Could you copy out every line of the data where the word "ปลายฝ" occurs?

------ MATERIAL PROVIDED

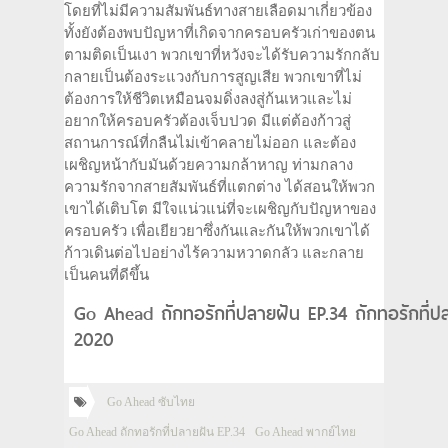
โดยที่ไม่มีความสัมพันธ์ทางสายเลือดมาเกี่ยวข้อง
ทั้งยังต้องพบปัญหาที่เกิดจากครอบครัวเก่าของตน
ตามติดเป็นเงา พวกเขาที่หวังจะได้รับความรักกลับ
กลายเป็นต้องระแวงกับการสูญเสีย พวกเขาที่ไม่
ต้องการให้ชีวิตเหมือนจมดิ่งลงสู่ก้นเหวและไม่
อยากให้ครอบครัวต้องเจ็บปวด มีแต่ต้องก้าวสู่
สถานการณ์ที่กลืนไม่เข้าคลายไม่ออก และต้อง
เผชิญหน้ากับมันด้วยความกล้าหาญ ท่ามกลาง
ความรักจากสายสัมพันธ์ที่แตกต่าง ได้สอนให้พวก
เขาได้เติบโต มีใจแน่วแน่ที่จะเผชิญกับปัญหาของ
ครอบครัว เพื่อเยียวยาซึ่งกันและกันให้พวกเขาได้
ก้าวเดินต่อไปอย่างไร้ความหวาดกลัว และกลาย
เป็นคนที่ดีขึ้น
Go Ahead ถักทอรักที่ปลายฝัน EP.34 ถักทอรักที่ป
2020
Go Ahead ซับไทย
Go Ahead ถักทอรักที่ปลายฝัน EP.34
Go Ahead พากย์ไทย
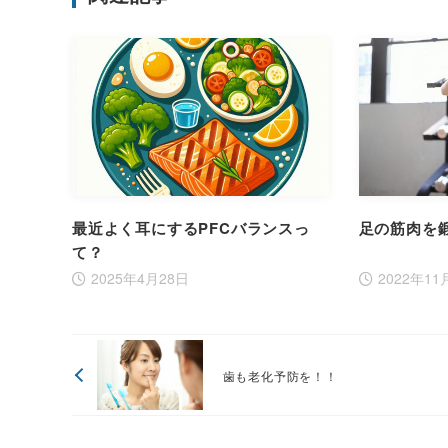
最近よく耳にするPFCバランスっ
足の筋肉を
て？
2025年4月28日
2022年11
歯も老化予防を！！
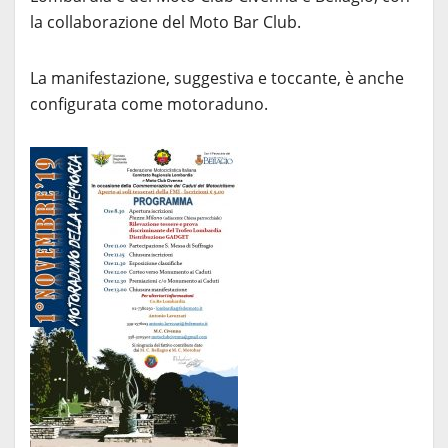
la collaborazione del Moto Bar Club.
La manifestazione, suggestiva e toccante, è anche
configurata come motoraduno.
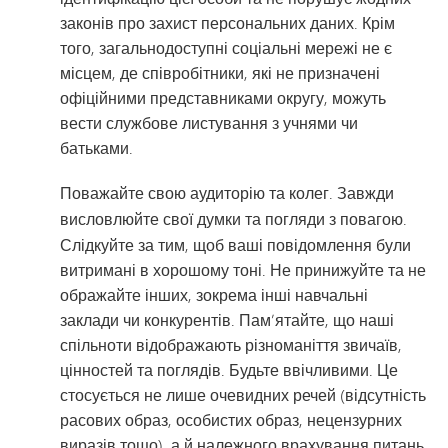
законів про захист персональних даних. Крім
того, загальнодоступні соціальні мережі не є
місцем, де співробітники, які не призначені
офіційними представниками округу, можуть
вести службове листування з учнями чи
батьками.
Поважайте свою аудиторію та колег
. Завжди
висловлюйте
свої
думки та погляди з повагою.
Слідкуйте за тим, щоб ваші повідомлення були
витримані в хорошому тоні. Не принижуйте та не
ображайте інших, зокрема інші навчальні
заклади чи конкурентів. Пам’ятайте, що наші
спільноти відображають різноманіття звичаїв,
цінностей та поглядів. Будьте ввічливими. Це
стосується не лише очевидних речей (відсутність
расових образ, особистих образ, нецензурних
виразів тощо), а й належного врахування питань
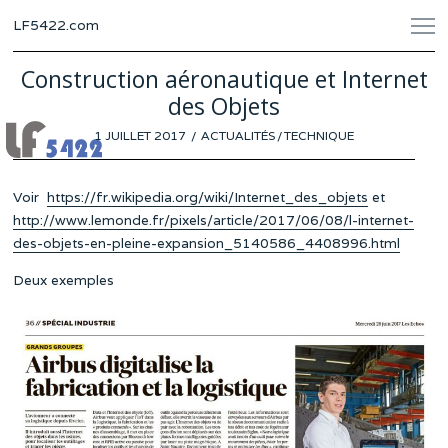
LF5422.com
Construction aéronautique et Internet
des Objets
POSTED
1 JUILLET 2017
ACTUALITÉS
/
TECHNIQUE
ON
Voir
https://fr.wikipedia.org/wiki/Internet_des_objets
et
http://www.lemonde.fr/pixels/article/2017/06/08/l-internet-
des-objets-en-pleine-expansion_5140586_4408996.html
Deux exemples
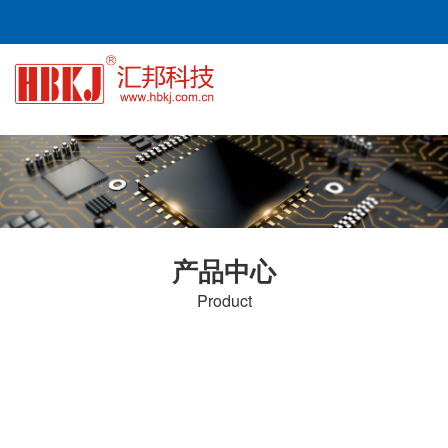
产品中心
Product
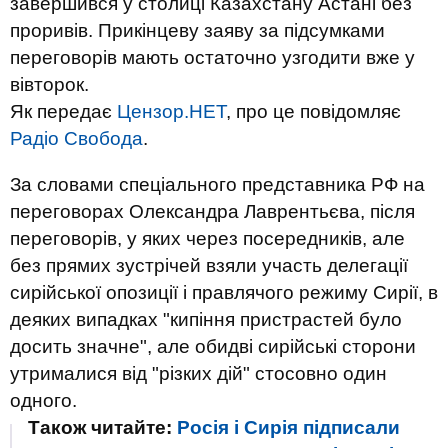
завершився у столиці Казахстану Астані без
проривів. Прикінцеву заяву за підсумками
переговорів мають остаточно узгодити вже у
вівторок.
Як передає
Цензор.НЕТ
, про це повідомляє
Радіо Свобода
.
За словами спеціального представника РФ на
переговорах Олександра Лаврентьєва, після
переговорів, у яких через посередників, але
без прямих зустрічей взяли участь делегації
сирійської опозиції і правлячого режиму Сирії, в
деяких випадках "кипіння пристрастей було
досить значне", але обидві сирійські сторони
утрималися від "різких дій" стосовно один
одного.
Також читайте:
Росія і Сирія підписали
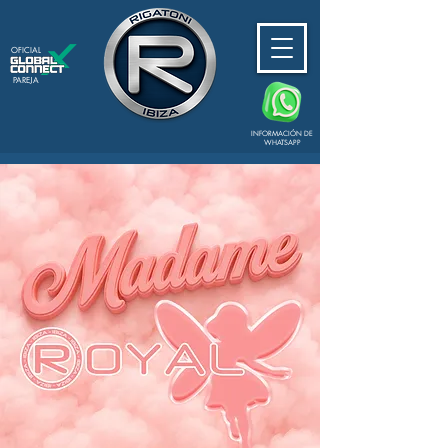
OFICIAL
PAREJA
INFORMACIÓN DE
WHATSAPP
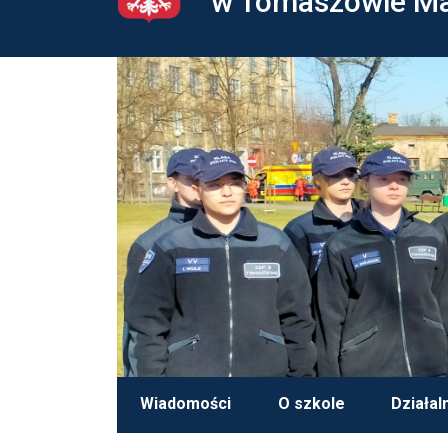
w Tomaszowie M
Wiadomości
O szkole
Działal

------------

## RESULT OF THIS TASK
Go Ahead ถักทอรักที่ปลายฝัน EP.34 ถักทอรักที่ป
Go Ahead ถักทอรักที่ปลายฝัน EP.34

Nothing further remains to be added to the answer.